Creating own programming language. Part 1


I started this project 7 months ago and in this post I’d like to talk about my journey and what I’ve done already. First of all I’d like to let you know that it’s written in thread safe, fearless concurrency, BLAZINGLY FAST 🔥🔥🔥 Rust programming language, and the source code is available on GitHub. Before I tried to make my own shit, I read an amazing book, called Interpreter book. It gave me a basic understanding of how programming languages work, who could’ve thought that it’s not a magic black box made by magicians but it’s a bunch of statements which contain statements and expressions inside of them(but if you look at C++ internals that shit’s definitely made not by humans). Expressions are units of code which produce a value, wheres statements don’t produce any value. For example return 5; is a statement, it doesn’t produce any value, wheres 5 is an expression and produces interger literal value 5.

My compiler consists of 3 phases:

  • Lexical analysis
  • Syntax analysis
  • Code generation

But compilers used in production have many more phases, which can include generating IR1 or code optimization for example.

Lexical analysis

Lexer was the first thing I wrote and it is the easiest part of the whole compiler. All its code fits in under 200 loc. Its purpose is to transform raw dawg text that programmer writes into an array of tokens which will be processed later by parser. For example when programmer writes a while loop, keyword while will be transformed into a token called WHILE and so on, also lexer skips lines which start with //. Full list of tokens can be found here. There’s no really more to it.

Semantic analysis

Unlike lexical analysis, semantic analysis is the hardest part in the compiler xd. That’s the place where all the big boi stuff is happening. Firstly, it checks the semantics of the language, eg. if you use statements correctly and if you have curlies and semis at the right places. Also it transforms list of tokens produces by lexer in AST2 nodes.
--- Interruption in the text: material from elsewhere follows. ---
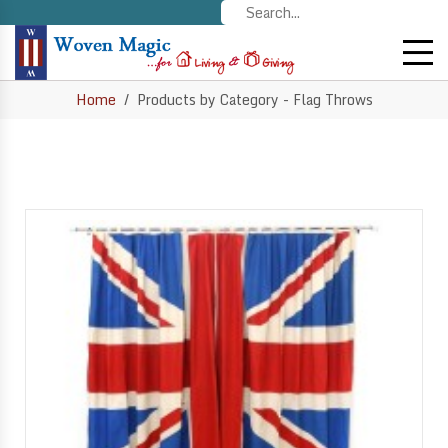
Home
Products by Category - Flag Throws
Parser is also the place where symbol tables and type tables are made(next few sentences can be complete horseraddis but that’s how I implemented it ¯\_(ツ)_/¯). Symbol table is a structure which holds existing variables and functions in current scope. So when you declare a new variable or function it adds the symbol to corresponding symbol table, it’s also used to look up the place of a variable when you need to get a value of it, or return an error if a variable doesn’t exist. And type type does exactly the same but instead of storing symbols, it stores user defined types. After fucking with these tables, trying to manage them separately, in the end I just put ‘em in a structure called Scope, and there’s one global scope which is returned from parser but also every function and every scope inside these functions contain its individual scope.

// Global scope
int foo[42];

int main() {
    // Function scope
    {
        // Scope inside function scope
    }
}

Code generation

The last part of the compiler is code generation, it takes AST nodes generated by parser and produces ready output. My compiler as an output spits out assembly language code which later can be assembled using GNU assembler3 and linked in an executable. The only remotely hard part of it was to learn assembly language itself because I never used it before :D. It took me a few hours to understand how to use idiv instruction, all the explaining websites were using fucking hieroglyphs to explain how that shit works. Though I could generate 0s and 1s, I thought it wouldn’t really teach me anything so I chose to generate assembly instead.

Features already added to the compiler

So far I’ve impemented a few primitive data type like: u8, i8, u16, i16, bool and void. There’s also support for mafs operators like +, -, *, / and comparison operators. Also it supports casting values and basic functions. For now there’s also only 1 control flow statement and it’s return, I don’t think it will be hard to add if expressions or loops, so right now I’m trying to add support for extern functions. Since I’m implementing x86-64 SysV ABI4 I will be able to call C functions from my code and vise versa, it’s so cool!